▼
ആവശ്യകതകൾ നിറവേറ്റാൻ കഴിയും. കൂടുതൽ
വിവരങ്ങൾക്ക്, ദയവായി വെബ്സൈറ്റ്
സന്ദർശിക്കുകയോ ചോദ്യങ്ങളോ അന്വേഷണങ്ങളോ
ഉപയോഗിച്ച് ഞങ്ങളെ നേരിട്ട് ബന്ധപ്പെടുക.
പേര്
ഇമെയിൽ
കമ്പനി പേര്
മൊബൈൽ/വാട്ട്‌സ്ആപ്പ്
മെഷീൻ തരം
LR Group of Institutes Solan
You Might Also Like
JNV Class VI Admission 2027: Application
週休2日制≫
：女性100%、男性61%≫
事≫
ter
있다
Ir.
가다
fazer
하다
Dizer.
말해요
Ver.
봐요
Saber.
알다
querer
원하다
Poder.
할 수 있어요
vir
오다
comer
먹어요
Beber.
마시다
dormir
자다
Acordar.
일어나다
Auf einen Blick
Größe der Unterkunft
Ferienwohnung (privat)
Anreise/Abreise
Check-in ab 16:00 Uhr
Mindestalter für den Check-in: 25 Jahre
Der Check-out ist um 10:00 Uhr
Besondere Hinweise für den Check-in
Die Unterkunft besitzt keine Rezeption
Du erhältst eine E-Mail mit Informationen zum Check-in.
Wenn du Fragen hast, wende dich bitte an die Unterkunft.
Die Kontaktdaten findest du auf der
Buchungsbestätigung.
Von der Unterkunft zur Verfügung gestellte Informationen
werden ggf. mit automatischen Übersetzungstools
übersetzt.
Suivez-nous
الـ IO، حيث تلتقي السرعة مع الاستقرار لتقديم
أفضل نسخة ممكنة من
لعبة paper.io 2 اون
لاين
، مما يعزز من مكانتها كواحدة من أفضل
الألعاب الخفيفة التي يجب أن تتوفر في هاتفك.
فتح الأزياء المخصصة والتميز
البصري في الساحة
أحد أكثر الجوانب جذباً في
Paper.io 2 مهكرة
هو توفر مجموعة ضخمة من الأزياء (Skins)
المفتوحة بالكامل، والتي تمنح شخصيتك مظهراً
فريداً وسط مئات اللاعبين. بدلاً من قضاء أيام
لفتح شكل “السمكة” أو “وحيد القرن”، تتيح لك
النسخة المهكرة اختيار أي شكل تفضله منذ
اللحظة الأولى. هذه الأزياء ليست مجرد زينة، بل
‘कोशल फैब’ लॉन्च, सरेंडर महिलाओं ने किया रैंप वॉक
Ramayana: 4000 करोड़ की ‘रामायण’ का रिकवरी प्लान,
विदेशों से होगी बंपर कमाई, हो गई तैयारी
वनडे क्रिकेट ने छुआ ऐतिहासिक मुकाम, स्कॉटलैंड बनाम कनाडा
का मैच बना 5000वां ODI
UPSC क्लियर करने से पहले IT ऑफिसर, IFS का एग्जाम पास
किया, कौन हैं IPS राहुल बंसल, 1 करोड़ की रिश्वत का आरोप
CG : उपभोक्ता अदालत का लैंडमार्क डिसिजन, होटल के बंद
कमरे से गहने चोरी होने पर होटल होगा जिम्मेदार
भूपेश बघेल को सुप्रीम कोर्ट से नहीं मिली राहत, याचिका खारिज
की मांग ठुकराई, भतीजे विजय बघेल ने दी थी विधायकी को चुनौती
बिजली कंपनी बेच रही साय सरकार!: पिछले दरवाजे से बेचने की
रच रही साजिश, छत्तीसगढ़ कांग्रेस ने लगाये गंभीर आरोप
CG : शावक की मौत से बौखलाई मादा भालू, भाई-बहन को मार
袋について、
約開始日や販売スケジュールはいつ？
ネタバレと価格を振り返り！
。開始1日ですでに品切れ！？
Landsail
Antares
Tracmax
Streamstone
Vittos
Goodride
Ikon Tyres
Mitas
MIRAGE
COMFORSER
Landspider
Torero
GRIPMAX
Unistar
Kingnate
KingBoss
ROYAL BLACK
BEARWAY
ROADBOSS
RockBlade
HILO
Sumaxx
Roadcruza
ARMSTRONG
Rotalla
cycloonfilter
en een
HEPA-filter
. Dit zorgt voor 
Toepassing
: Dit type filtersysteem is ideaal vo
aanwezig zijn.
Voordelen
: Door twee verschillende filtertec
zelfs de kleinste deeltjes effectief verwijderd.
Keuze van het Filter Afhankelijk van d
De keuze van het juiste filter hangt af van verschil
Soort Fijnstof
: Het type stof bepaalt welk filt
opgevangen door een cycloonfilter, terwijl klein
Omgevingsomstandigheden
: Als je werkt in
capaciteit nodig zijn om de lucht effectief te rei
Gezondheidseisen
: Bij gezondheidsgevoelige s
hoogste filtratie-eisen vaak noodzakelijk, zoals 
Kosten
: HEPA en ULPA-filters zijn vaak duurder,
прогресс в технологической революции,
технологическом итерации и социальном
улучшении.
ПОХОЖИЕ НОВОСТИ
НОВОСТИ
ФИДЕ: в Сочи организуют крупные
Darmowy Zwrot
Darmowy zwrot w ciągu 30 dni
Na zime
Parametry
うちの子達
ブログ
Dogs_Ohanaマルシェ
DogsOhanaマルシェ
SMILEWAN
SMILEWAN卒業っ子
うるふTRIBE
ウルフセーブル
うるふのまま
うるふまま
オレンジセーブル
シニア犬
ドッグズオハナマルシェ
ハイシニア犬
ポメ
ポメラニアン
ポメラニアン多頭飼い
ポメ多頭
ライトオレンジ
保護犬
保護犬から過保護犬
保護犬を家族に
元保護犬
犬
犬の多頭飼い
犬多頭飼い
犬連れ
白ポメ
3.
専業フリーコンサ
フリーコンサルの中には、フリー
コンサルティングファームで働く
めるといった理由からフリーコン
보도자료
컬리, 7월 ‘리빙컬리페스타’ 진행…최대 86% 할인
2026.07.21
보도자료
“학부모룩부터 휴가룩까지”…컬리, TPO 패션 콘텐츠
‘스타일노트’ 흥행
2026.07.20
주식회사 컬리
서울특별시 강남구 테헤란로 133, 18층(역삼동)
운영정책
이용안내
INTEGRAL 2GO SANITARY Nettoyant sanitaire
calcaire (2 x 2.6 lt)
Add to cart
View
▲
■ **Problem requirements**
Every line above that includes the word "Darmowy" must appear in the answer.

■ **Written answer**
Darmowy Zwrot
Darmowy zwrot w ciągu 30 dni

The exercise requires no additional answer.